History
Did giant mastodons once lumber through the San Fernando Valley? Did saber-toothed cats await their prey along the banks of an ancient Los Angeles River? These, and questions like the location of Michael Jackson’s last rehearsal space in Burbank and the routes across the Valley of the legendary Butterfield Stagecoaches, all deserve to be answered – and, are the great fun of creating a Museum of history and culture for our part of California.
The San Fernando Valley has an endlessly interesting story to tell. It is the responsibility of your Museum to study complex political issues related to the lives of the Valley’s 1,800,000 residents, as well as where the lumber came from to build the Pioneer Church in Chatsworth.
As we amass more documents and artifacts, The Museum receives more and more telephone and email inquiries about things, such as the location of film composers’ homes and details about the great floods of the Los Angeles River in the 1930s.
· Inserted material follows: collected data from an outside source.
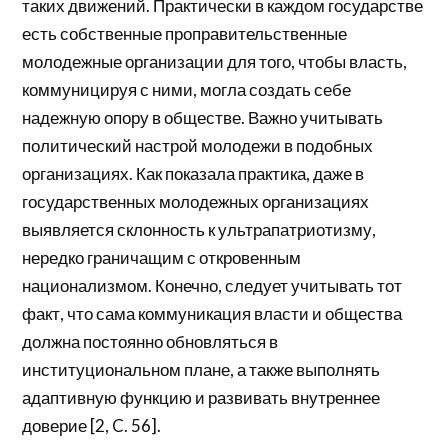
таких движений. Практически в каждом государстве
есть собственные проправительственные
молодежные организации для того, чтобы власть,
коммуницируя с ними, могла создать себе
надежную опору в обществе. Важно учитывать
политический настрой молодежи в подобных
организациях. Как показала практика, даже в
государственных молодежных организациях
выявляется склонность к ультрапатриотизму,
нередко граничащим с откровенным
национализмом. Конечно, следует учитывать тот
факт, что сама коммуникация власти и общества
должна постоянно обновляться в
институциональном плане, а также выполнять
адаптивную функцию и развивать внутреннее
доверие [2, C. 56].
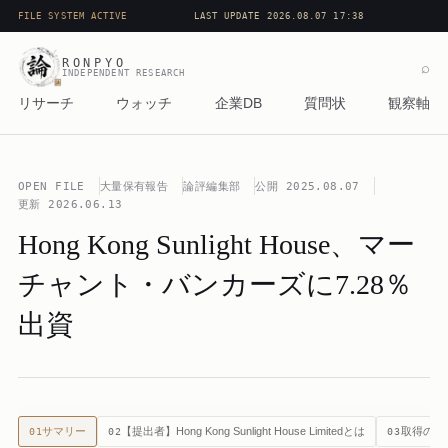
FILE SYSTEM ACTIVE
LAST UPDATE 2026.08.07 17:38
RONPYO
⌕
INDEPENDENT RESEARCH
リサーチ
ウォッチ
企業DB
質問状
観察軸
OPEN FILE
大量保有報告
論評編集部
公開
2025.08.07
更新
2026.06.13
Hong Kong Sunlight House、マー
チャント・バンカーズに7.28％
出資
サマリー
【提出者】Hong Kong Sunlight House Limitedとは
取得の構
01
02
03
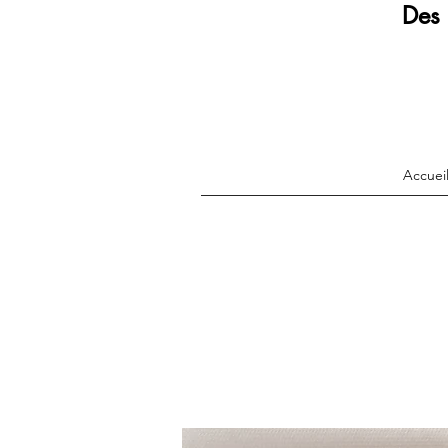
Des 
Accuei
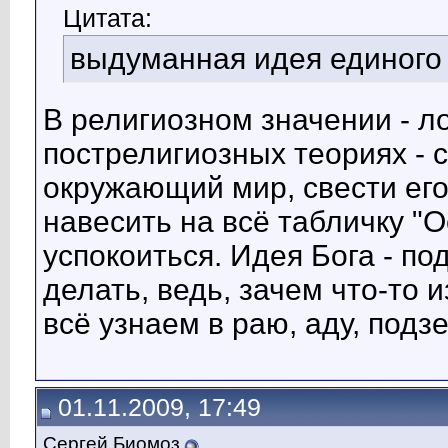
Цитата:
выдуманная идея единого 
В религиозном значении - л
пострелигиозных теориях - 
окружающий мир, свести его
навесить на всё табличку "О
успокоиться. Идея Бога - п
делать, ведь, зачем что-то 
всё узнаем в раю, аду, подз
01.11.2009, 17:49
Сергей Биомоз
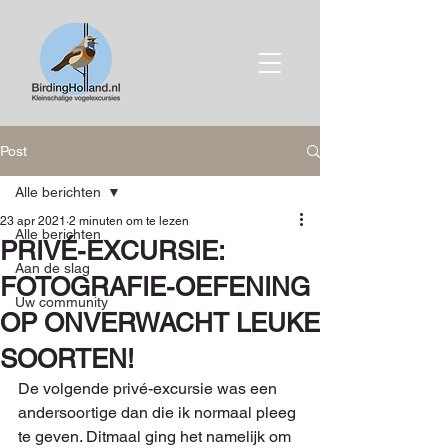
Post
Alle berichten
23 apr 2021
2 minuten om te lezen
Alle berichten
PRIVÉ-EXCURSIE:
Aan de slag
FOTOGRAFIE-OEFENING
Uw community
OP ONVERWACHT LEUKE
SOORTEN!
De volgende privé-excursie was een 
andersoortige dan die ik normaal pleeg 
te geven. Ditmaal ging het namelijk om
Our efforts today depend today on volunteers and are a labor of love. Our Museum board oversees the growth of the research library, responds to the inquiries of scholars and does the never ending job of protecting and documenting our many treasures.
History doesn’t generally arrive in neat little packages. Photographs frequently arrive boxed without names or dates. Not thinking of the future, letters are simply signed, “love Betty” or newspaper clippings come without dates and sources.
Here is a sampling how history has been shaped by events based in the San Fernando Valley.
January 13, 1847 is likely the most monumental day in San Fernando Valley’s modern-era beginnings.
On this date, General Andres Pico of the California people and Lt. Col. John C. Fremont representing the United States forces met at a decaying adobe in the Cahuenga Pass. Here, they jointly signed an agreement that peacefully ended the Mexican-American War in California. This document, the Articles of Capitulation, became known as the Treaty of Cahuenga. It is, effectively, California’s Birth Certificate.
Here, on San Fernando Valley soil, is where the United States had, at long last, achieved its goal of Manifest Destiny, for as soon as California became a state just two years later, we were one nation coast to coast.
The occasion of this treaty is re-enacted annually at this very site every January, the Campo de Cahuenga, which today stands in the shadow of another historic Valley treasure, NBC Universal Studios.
History is still being made at the site. When the construction of the Red Line and metro stop adjacent to the Campo prompted an archaeological dig, the foundation of the original adobe was discovered, leading historians to new thoughts of its origins.